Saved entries
>>>>

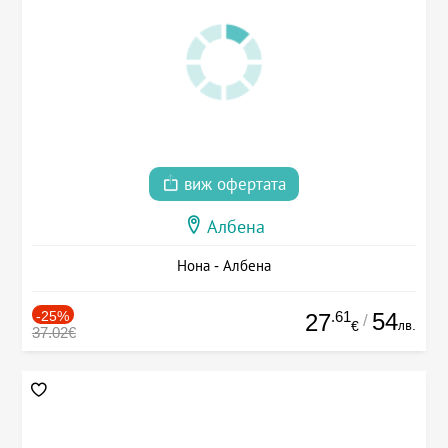
виж офертата
Албена
Нона - Албена
-25%
.61
54
27
/
лв.
€
37.02€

<<<<

## [DESCRIPTION OF THE TASK]
Quote the records above in full, dropping each picture.

## [EXPECTED ANSWER]
виж офертата
Албена
Нона - Албена
-25%
.61
54
27
/
лв.
€
37.02€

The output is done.